Dataset items
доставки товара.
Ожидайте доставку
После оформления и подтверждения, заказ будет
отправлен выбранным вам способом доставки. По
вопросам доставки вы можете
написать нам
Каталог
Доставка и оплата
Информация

...

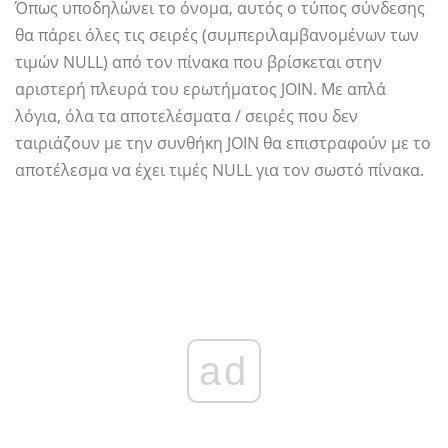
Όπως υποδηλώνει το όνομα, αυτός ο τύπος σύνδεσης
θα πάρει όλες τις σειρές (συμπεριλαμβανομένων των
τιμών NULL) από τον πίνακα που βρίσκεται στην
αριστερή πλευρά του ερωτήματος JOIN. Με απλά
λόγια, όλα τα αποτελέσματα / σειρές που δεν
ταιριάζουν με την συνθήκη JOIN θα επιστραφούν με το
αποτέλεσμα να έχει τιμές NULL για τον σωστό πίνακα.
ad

**Aim of the exercise:**
Lines with "σειρές": return each one from the data above.

**Solution for this problem:**
θα πάρει όλες τις σειρές (συμπεριλαμβανομένων των
λόγια, όλα τα αποτελέσματα / σειρές που δεν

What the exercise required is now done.